In a previous post1 I described in broad strokes the components necessary for implementing standards-based grading. One of these is the elimination of grade averaging; specifically, using the mean of all the scores in the gradebook to determine a student’s final score. At our school we’ve done this to the extent recommended by Marzano but stopped short of giving teachers full discretion to determine the final grade. For us the challenge has been deciding which system should replace mean-based averaging – or whether full discretion should be left to the teacher.
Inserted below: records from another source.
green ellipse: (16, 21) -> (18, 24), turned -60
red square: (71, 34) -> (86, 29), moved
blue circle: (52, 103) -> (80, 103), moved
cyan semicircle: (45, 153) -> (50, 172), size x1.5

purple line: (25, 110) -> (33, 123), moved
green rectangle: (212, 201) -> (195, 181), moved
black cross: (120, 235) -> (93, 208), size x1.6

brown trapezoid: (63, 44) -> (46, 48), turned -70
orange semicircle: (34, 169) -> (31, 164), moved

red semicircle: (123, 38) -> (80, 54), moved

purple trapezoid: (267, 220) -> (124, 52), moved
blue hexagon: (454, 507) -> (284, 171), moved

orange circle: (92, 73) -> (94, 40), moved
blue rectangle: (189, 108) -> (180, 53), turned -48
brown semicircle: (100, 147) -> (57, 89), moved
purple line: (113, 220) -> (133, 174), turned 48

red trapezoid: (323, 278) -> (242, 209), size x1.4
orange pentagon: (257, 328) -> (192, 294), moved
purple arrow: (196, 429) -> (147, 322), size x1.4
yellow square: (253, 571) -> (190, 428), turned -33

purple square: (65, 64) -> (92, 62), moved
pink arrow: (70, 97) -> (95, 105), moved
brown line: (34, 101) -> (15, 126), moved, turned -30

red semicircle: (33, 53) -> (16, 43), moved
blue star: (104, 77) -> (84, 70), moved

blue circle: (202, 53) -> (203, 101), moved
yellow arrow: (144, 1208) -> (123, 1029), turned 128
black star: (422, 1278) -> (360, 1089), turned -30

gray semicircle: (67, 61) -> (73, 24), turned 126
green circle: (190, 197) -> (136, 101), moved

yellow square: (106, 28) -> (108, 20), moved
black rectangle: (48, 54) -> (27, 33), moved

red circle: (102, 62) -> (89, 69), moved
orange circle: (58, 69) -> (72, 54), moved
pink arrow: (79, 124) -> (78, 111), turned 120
The fundamental argument for getting rid of grade averaging is that it’s not a good reflection of what students know. Marzano and Heflebower put it thus:
A student might have received an overall or “omnibus” letter grade of B, not because he had a solid grasp of the target content, but because he was exceptionally well behaved in class, participated in all discussions, and turned in all assignments on time.2
So the problem with traditional grading is that it lacks specificity, for example by confusing effort and attitude with ability. There are other problems with traditional grading as well. Granted, many of these complaints have more to do with the 0-100 grading scale, the replacement of which I’ll discuss in detail in a future post. “Averaging implies…objectivity…[but] one percentage point is the arbitrary cutoff,” notes Wormeli.3 When low grades early in a unit are averaged with strong ones later on, which would imply steady growth to a level of mastery, mean-based averaging leaves the student with a distorted score compared with their actual ability – for example, a student acing the final but ending with a C average in the class.4 Even worse is when zeros are used to punish non-submission of assignments, which can condemn a student to failure regardless of later learning.5 Beyond statistical calculations, mean-based averaging gives rise to teacher concerns about students “gaming” the system by doing the minimum required work to pass, and even the language of mean-based averaging is norm-referenced rather than criterion-referenced, which standards-based grading aspires to be.6 Finally, Ken O’Connor deplores “worshipping averages” when a teacher uses a mean-based average for a final score even when he/she knows it’s not an accurate reflection of student ability.7
What should replace mean-based averaging? I’ve heard from a few different sources that automatic calculation of a grade shouldn’t be done at all – the final grade should be decided in each case by the teacher. James Nehring makes the cogent point that assessment is a “less precise enterprise involving evidence, intelligence, conversation, and judgment” and that in the US legal system, “jurors are provided with all the evidence and the best arguments on all sides, but the decision, ultimately, lies with them.8” A “body of evidence” is what should be used, adds O’Connor, in conjunction with professional judgment.9 But the case for completely eschewing any sort of averaging scheme – and I’m not necessarily talking about mean-based averaging here – is undermined Guskey’s assertion that teachers’ judgments of student achievement are highly subjective and inaccurate, at least in the context of grading on a 100-point scale10 – and if we can’t trust them there, then why would we let a teacher determine a final grade? One should also question whether we want the grading system to mirror America’s litigious culture, which Nehring’s comparison would seem to invite.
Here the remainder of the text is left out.